▸ **DATA SECTION**:
★ ★ ★ ★

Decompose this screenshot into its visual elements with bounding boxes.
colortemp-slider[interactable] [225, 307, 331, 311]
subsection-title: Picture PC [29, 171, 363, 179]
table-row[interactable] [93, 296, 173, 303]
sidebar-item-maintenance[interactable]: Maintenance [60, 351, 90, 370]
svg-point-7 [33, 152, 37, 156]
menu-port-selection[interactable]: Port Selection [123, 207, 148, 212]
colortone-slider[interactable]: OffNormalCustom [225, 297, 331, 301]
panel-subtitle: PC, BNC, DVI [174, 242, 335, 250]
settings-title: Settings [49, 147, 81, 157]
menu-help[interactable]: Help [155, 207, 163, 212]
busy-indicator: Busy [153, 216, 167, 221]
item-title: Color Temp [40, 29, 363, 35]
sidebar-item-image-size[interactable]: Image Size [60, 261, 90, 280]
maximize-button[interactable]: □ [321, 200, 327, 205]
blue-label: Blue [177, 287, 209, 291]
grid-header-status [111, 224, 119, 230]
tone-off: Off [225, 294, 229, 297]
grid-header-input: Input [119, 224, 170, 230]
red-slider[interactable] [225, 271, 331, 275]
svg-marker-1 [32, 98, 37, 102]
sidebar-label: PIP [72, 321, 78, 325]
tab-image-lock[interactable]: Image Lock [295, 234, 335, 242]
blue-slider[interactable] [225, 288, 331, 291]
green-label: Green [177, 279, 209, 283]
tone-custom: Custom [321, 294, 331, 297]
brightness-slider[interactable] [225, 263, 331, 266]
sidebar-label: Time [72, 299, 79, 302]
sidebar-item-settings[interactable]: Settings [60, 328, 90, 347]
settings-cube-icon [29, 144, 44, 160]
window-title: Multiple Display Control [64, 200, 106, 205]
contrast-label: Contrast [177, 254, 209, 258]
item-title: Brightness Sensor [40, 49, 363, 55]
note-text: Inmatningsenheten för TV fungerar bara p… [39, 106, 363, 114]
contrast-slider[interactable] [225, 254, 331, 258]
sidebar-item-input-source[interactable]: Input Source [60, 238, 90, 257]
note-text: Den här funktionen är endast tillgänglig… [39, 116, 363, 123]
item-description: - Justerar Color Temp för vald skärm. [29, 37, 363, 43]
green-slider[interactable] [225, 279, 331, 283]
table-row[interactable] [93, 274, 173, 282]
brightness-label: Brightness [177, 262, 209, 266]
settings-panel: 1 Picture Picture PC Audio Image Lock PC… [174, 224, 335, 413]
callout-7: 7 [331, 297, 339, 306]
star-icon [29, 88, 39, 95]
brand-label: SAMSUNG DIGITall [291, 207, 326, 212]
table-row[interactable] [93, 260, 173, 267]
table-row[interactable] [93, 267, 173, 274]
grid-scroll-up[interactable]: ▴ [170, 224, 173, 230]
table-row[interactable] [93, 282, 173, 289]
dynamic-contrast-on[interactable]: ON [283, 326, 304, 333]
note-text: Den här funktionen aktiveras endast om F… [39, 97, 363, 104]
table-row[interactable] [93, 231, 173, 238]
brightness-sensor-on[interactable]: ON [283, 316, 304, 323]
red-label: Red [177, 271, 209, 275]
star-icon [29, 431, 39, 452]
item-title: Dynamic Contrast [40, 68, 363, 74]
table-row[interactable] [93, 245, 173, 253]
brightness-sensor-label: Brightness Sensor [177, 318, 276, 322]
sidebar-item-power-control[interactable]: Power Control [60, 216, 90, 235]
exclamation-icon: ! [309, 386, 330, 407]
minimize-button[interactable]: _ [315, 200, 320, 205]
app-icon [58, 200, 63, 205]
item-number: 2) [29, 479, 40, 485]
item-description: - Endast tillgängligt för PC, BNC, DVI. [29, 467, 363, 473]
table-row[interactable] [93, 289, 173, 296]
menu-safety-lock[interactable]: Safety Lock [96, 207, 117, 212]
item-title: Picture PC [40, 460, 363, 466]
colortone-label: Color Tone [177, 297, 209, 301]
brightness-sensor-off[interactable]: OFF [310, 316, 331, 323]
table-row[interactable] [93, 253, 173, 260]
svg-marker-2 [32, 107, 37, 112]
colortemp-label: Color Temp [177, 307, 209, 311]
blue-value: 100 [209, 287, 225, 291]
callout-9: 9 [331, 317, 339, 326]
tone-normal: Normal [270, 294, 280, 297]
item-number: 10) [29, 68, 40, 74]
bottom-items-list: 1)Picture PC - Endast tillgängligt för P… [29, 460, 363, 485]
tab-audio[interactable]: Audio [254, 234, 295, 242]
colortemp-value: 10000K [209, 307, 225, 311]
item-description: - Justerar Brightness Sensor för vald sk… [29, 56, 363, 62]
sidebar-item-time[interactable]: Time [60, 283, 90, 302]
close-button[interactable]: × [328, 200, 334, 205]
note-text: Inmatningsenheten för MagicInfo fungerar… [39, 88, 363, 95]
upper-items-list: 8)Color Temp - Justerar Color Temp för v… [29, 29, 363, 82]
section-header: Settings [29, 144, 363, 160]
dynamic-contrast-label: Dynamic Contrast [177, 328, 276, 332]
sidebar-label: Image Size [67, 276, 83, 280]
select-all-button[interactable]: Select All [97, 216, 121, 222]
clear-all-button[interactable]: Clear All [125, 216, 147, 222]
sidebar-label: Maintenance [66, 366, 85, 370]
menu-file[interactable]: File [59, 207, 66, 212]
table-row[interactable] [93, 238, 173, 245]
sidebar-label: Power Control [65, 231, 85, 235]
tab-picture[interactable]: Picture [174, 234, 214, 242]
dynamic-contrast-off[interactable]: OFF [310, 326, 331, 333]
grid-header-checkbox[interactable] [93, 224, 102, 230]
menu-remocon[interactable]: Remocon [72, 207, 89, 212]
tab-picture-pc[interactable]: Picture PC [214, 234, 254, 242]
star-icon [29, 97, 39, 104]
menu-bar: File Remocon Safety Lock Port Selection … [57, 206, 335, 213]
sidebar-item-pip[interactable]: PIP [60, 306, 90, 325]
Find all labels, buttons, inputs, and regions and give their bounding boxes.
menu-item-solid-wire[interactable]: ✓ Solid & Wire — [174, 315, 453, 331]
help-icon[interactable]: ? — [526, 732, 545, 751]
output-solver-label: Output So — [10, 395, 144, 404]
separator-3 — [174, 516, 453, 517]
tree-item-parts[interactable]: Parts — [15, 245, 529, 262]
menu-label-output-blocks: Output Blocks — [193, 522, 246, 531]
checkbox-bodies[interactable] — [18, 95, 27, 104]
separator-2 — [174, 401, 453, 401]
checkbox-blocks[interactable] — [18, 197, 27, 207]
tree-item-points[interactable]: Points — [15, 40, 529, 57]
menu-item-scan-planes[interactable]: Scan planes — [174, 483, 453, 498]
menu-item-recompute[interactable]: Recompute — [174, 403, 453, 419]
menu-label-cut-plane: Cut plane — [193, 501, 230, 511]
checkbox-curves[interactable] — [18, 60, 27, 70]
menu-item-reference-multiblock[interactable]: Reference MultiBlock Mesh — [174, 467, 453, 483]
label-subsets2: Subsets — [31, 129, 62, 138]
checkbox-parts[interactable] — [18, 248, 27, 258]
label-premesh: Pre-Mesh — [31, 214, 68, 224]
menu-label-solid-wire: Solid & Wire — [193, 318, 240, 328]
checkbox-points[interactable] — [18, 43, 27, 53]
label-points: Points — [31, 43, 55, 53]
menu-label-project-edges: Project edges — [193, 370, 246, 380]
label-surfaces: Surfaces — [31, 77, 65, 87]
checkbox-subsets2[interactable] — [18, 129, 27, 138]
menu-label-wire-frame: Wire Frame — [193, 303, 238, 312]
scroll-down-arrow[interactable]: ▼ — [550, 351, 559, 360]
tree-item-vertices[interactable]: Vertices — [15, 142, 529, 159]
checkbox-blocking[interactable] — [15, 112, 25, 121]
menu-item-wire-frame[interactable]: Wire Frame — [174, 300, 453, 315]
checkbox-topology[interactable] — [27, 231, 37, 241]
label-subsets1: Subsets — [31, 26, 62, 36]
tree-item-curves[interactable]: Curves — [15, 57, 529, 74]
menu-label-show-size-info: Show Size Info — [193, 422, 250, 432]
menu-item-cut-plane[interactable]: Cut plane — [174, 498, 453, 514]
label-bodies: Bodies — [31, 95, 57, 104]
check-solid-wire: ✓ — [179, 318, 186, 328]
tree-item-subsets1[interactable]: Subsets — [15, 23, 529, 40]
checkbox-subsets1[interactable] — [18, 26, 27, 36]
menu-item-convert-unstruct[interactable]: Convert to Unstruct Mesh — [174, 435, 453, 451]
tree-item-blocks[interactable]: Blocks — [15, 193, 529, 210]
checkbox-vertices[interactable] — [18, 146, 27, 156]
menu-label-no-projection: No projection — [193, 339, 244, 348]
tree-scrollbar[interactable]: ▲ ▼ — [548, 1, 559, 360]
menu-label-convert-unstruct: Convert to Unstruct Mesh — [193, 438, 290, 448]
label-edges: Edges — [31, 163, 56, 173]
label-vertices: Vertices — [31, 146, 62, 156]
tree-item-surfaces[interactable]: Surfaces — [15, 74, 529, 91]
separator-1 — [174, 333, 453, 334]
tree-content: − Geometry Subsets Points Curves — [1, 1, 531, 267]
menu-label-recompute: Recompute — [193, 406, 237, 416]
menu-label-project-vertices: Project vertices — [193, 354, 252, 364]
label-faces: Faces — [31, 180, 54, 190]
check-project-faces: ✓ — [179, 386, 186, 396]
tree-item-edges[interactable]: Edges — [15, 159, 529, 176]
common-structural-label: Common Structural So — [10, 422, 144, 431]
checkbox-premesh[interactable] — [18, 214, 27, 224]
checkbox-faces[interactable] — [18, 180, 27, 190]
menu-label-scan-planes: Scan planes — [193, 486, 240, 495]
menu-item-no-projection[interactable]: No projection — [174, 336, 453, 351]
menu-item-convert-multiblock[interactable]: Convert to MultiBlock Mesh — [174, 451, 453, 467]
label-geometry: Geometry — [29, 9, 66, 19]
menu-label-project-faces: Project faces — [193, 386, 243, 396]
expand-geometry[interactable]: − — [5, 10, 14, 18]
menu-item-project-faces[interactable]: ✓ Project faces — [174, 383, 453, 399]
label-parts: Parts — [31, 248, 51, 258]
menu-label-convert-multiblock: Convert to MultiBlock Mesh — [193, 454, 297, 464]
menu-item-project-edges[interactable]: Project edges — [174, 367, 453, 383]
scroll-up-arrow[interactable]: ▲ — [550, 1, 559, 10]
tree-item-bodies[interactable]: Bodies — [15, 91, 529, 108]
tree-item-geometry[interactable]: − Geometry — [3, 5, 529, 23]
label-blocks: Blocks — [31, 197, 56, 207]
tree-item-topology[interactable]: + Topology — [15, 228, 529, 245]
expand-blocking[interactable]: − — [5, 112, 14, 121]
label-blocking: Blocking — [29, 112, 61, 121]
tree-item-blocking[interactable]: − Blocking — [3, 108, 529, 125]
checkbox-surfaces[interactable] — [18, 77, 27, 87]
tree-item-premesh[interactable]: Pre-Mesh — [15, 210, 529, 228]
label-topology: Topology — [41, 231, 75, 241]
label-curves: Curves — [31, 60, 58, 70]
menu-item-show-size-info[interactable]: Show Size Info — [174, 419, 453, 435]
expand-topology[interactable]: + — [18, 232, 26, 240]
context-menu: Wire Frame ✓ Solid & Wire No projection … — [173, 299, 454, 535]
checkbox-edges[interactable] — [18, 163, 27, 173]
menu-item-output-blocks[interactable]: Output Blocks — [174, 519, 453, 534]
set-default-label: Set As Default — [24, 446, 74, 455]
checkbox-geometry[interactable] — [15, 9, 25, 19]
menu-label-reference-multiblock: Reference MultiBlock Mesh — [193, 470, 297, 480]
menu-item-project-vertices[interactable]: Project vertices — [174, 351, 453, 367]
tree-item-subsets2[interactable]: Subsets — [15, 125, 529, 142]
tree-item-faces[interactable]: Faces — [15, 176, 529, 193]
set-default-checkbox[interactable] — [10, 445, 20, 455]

★ ★ ★ ★

▸ **WHAT NEEDS TO BE DONE**:
The number of lines in the data that hold "grid" is all that should be given.

▸ **ANSWER SECTION**:
4